I went there in June 2006 and absolutely loved it. I took a 2 day pass and even then I did not have time to see it all. I wanted to go back again and again! Getting in was a problem, as there are always queues and annoying touts hanging around. You have to register your cameras and bags and put them in the cloakroom. Take your camera if you want, don't bother buying the photo permission thing because they hardly ever check. The museum itself is stunning, the former residence of the Russian emperors and empresses, take special note of the stunning Jordan Staircase and the throne room, and imagine the opulence and sumptuousness of the Romanov court. Fortunately, the Winter Palace was not left to decay too badly by the Soviets, although fortunately all reference to Soviet art has been thankfully removed. There is a huge collection of Western artists, from Michaelangelo, Matisse, Rembrandt, Picasso and Monet. Also take time to check out the Oriental, classical, and ancient Egyptian exhibits - definitely not to be missed. An opportunity of a lifetime.
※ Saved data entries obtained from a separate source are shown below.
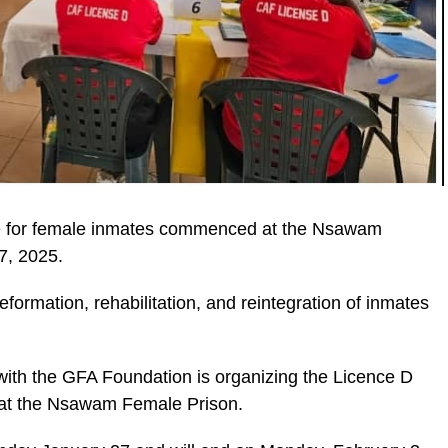
 for female inmates commenced at the Nsawam
7, 2025.
reformation, rehabilitation, and reintegration of inmates
ic_html/wp-
ith the GFA Foundation is organizing the Licence D
 at the Nsawam Female Prison.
The Hermitage is one of the top 5 must see sites in St. Petersburg. Buy and study a good travel book before your visit so you can map out the top 10 things you want to see in the museum, as like most people, you probably can't devote little more than 1/2 a day to visit the Hermitage. The Palace is in many ways the most impressive part of the visit. The Grand Staircase, the mosaic, the gold leaf . . . the display of opulence is overwhelming. There are so many works of art, that a good visit plan is essential. You are allowed to take photographs inside, for an extra price. You cannot bring in jackets, umbrellas, bags, backpacks, etc. - - but they do offer a free bag check just inside the entry. Directly in front of the Hermitage, on the river Neva, are boats that will take you down the Neva and across the Bay of Finland to Peterhof, which is another must see during your St. Petersburg visit. If you have a short time in St. Petersburg, I recommend taking a morning visit of the Hermitage and then taking the boat down to Peterhof or visa-versa. The Hermitage is packed first thing in the morning, but we found the crowds manageble for the first couple hours. Then we ran into the tourist groups which made some rooms packed shoulder to shoulder.